Postcards, Propaganda and Fiction
Miruna Dunu has already in FOMA 16 explained about the history of the Romanian seaside architecture. This time she presents her docu-fiction Coastland, which is created entirely out of authentic postcards circulated between early 1960s throughout the late 1980s. The collection, currently counting over 300 pieces, was compiled for the purpose of Miruna’s research. Analysing the dissemination of the architectural imagery through propagandistic means, the postcard becomes the entry point to a politically controlled hyperreal universe.
Thousands of alluring images made their way as postcards from the sunny Black Sea coast every summer to parents, friends, lovers, siblings, co-workers, acquaintances, distant relatives, and neighbours. The enticing postcards were capturing fashionable characters enjoying sports activities under the bright skies, with a cutting-edge architecture overseeing the entire scene, as if the modern buildings themselves were the primary condition for such a setting.
Architecture was instrumental in creating the seaside leisure narrative. Its massive scale, modern design, and superior quality to the architectural production in the rest of the country, ensured propagating the image of a forward-thinking, technologically advanced and prosperous political system.
Two decades earlier, mid-1950s. After the communist regime in Romania was mainly preoccupied with annihilating all possible opposition in the first few years since its instauration, there came the time for it to fulfil its promises of triumphant modernity brought to the masses, not just to the privileged few, like in the earlier times. Thus began the seaside project, rather unassumingly at first, and eventually achieving an unprecedented scale. Although the architecture was key, two massive, tightly connected, and yet somewhat hidden mechanisms contributed to the popularity of what became a completely redeveloped coastal area fitted for the newest leisure concepts of the time.
By associating the postcard images with the layered story of the seaside resorts, certain filmic qualities become apparent.
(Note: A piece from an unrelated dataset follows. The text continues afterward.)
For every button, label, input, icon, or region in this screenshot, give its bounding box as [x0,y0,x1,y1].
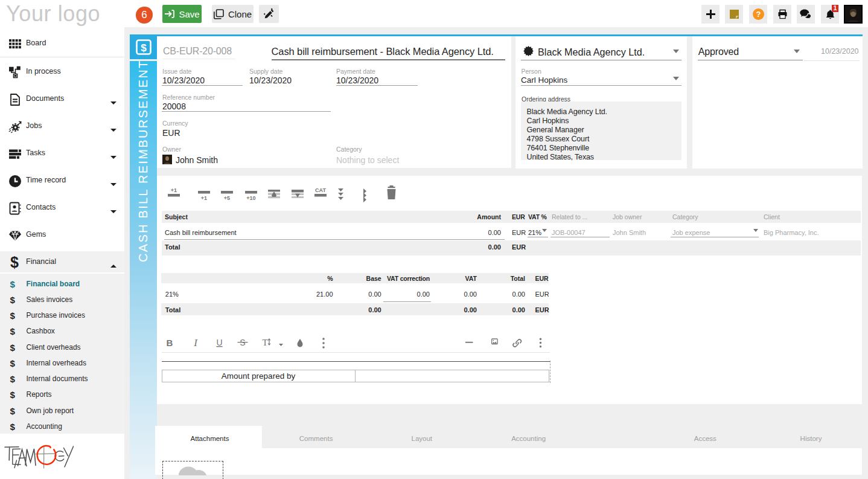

The seaside project was fuelled by the communist regime as a gesture of political power, to assert its ideological and technical advancement, to both its people and the foreign countries of the socialist East, as well as the democratic West. In this context, a second mechanism was much needed in order to frame and disseminate the achievement accordingly. As such, a vast propaganda, easily hid under the pretence of mere enthusiasm for the benefits of seaside leisure, became one of the most effective tools in the hands of the regime. Postcards might have been the most accessible and tangible souvenir after the passing of time, but the youth of the 1960’s experienced an entirely novel visual culture building this effective narrative of the seaside paradise through music, brochures, videos, festivals, fashion, films, radio broadcastings, advertisements and all things hip amongst the young generations of the time.
The visual style of the postcards detaches the content from its actual temporality through its utopian and universal aesthetic. As such, the images leave room for speculation.
What the entire visual culture established around the seaside holidays never made clear was the brutal reality of the stark discrimination and the deep level of control the regime had over its people. Behind the carefully composed images, a very different story was taking shape. Behind the modernist façades, tangible and intangible walls divided the holiday makers. Foreign tourists were evidently preferred over locals ones, benefitting from superior services, and although the regime was claiming equality for all, certain social groups such as peasantry and lower-working class were constantly denied access to the seaside facilities. As such, the postcards depict an idealised, if not fictionalised, narrative of the seaside holidays, placing architecture as a key character and not merely a set design element for the attractive beach scenes. Entire resorts become an urban-scale scenography hiding in its backstage the actual political agenda.
Although the communist regime was openly criticising the capitalist system, it acknowledged its benefits and was keen to attract foreign tourists that were prioritised over local ones. Thus the availability for the latter was reduced and they were most often treated with services of inferior quality.
With their visuality hanging between past and future, in an imaginary time that stimulates nostalgia as well as the imagination, the postcards leave room for speculation behaving as frames from a film where politics and architecture intertwine. The references to utopia are inescapable, however coupled with the individual stories, the images start to gain depth and the architecture begins to shelter an unsuspected multilateral reality. This is how “Coastland”, a short experimental docu-fiction, was born — it explores the potential of the seaside visual collection in order to redefine, deconstruct and reconstruct its architecturalnarrative in an imaginary future.